• _Extracted page text data_:
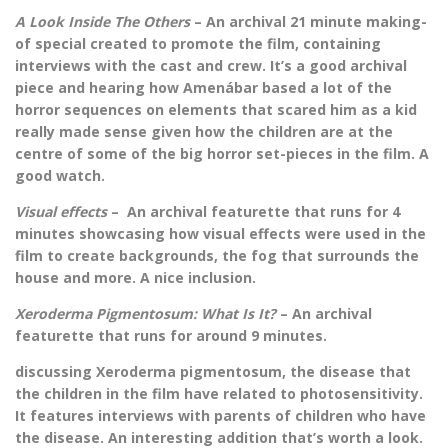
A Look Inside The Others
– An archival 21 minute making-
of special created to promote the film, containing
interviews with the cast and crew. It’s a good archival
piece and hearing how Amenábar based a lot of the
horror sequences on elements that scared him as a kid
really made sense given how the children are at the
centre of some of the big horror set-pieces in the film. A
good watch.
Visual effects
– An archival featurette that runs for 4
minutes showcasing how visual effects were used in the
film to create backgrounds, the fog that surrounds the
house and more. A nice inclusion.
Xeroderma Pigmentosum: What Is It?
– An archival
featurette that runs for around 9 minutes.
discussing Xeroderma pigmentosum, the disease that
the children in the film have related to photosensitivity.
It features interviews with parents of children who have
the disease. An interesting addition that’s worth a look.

• _TASK DETAILS_: Repeat exactly the lines above from the one with "piece and hearing" up to and including the one with "house and more. A nice inclusion.". No other line belongs in the reply.

• _OUTPUT FOR THIS EXERCISE_:
piece and hearing how Amenábar based a lot of the
horror sequences on elements that scared him as a kid
really made sense given how the children are at the
centre of some of the big horror set-pieces in the film. A
good watch.
Visual effects
– An archival featurette that runs for 4
minutes showcasing how visual effects were used in the
film to create backgrounds, the fog that surrounds the
house and more. A nice inclusion.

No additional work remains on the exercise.